Kwiat bzu czarnego to jedno z moich największych aromatycznych odkryć. Nawet kiedyś zrobiłam sok, dałam małą buteleczkę przyjaciołom, którzy zapomnieli o podarunku i pół roku później poczęstowali nas klarownym, bardzo ciekawym winem musującym... Tylko jak to powtorzyć?
Wiem, że robi się konfitury z truskawek i bzu, ja zawsze daję mało cukru i właściwie traktuję te słoiczki jak sos do lodów waniliowych.
SOS TRUSKAWKOWO-BZOWY
2,5 kg słodkich truskawek (waga po obraniu)- truskawki powinny być jak najbardziej suche, żeby nie puściły za dużo soku
100g cukru ciemnego muscovado
300 g cukru trzcinowego demerara
ok. 20 kwiatów bzu czarnego (im więcej tym lepiej)
• truskawki pokroiłam (połówki lub ćwiartki)
• wrzuciłam do woka z trochę bardziej płaskim dnem (większa powierzchnia parowania soku), posypałam cukrem i dusiłam przez 2 godziny
• kwiaty bzu obcięłam nożyczkami (maksymalnie usunęłam zielone łodygi), zawinęłam w gazę (wiążę zawsze na supełek, żeby na pewno się nie wydostały się do truskawek)
• zawiniątko zanurzyłam w truskawkach
• dusiłam ok. 20 minut wyciskając co jakiś czas sok z gazy metodą "męcz mnie, dręcz mnie"
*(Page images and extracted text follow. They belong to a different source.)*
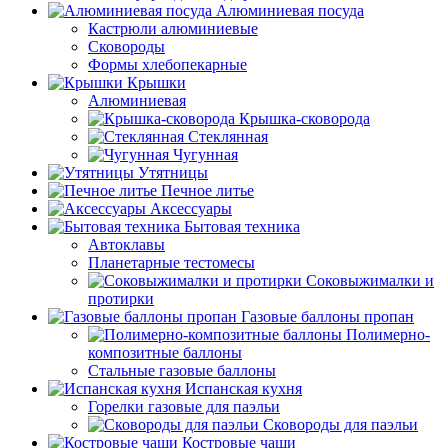
Алюминиевая посуда
Кастрюли алюминиевые
Сковороды
Формы хлебопекарные
Крышки
Алюминиевая
Крышка-сковорода
Стеклянная
Чугунная
Утятницы
Печное литье
Аксессуары
Бытовая техника
Автоклавы
Планетарные тестомесы
Соковыжималки и
протирки
Газовые баллоны пропан
Полимерно-
композитные баллоны
Стальные газовые баллоны
Испанская кухня
Горелки газовые для паэльи
Сковороды для паэльи
Костровые чаши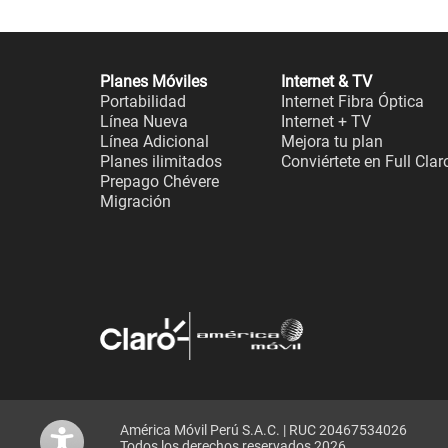
Planes Móviles
Internet & TV
Portabilidad
Internet Fibra Óptica
Línea Nueva
Internet + TV
Línea Adicional
Mejora tu plan
Planes ilimitados
Conviértete en Full Clar
Prepago Chévere
Migración
América Móvil Perú S.A.C. | RUC 20467534026
Todos los derechos reservados 2026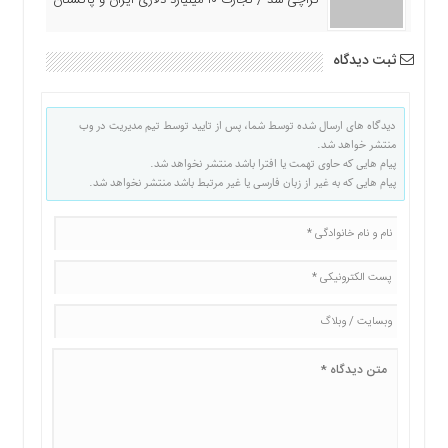
کراچی شد / تجارت ۱۰ میلیارد دلاری ایران و پاکستان
ثبت دیدگاه
دیدگاه های ارسال شده توسط شما، پس از تایید توسط تیم مدیریت در وب
منتشر خواهد شد.
پیام هایی که حاوی تهمت یا افترا باشد منتشر نخواهد شد.
پیام هایی که به غیر از زبان فارسی یا غیر مرتبط باشد منتشر نخواهد شد.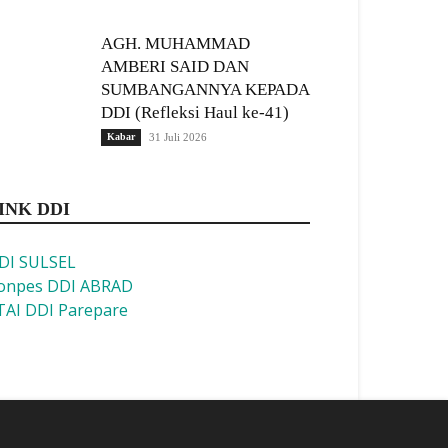
AGH. MUHAMMAD
AMBERI SAID DAN
SUMBANGANNYA KEPADA
DDI (Refleksi Haul ke-41)
Kabar
31 Juli 2026
INK DDI
DI SULSEL
onpes DDI ABRAD
TAI DDI Parepare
• wyjęłam pakunek bzowy i odcisnęłam na sitku, a to co jeszcze udało się wycisnąć wrzuciłam z powrotem do woka
• wyparzyłam słoiki
• bardzo gorące truskawki przełożyłam do słoików, mocno zakręciłam i postawiłam do góry nogami
• po pół godziny przestawiłam z powrotem wieczkiem do góry i gotowe.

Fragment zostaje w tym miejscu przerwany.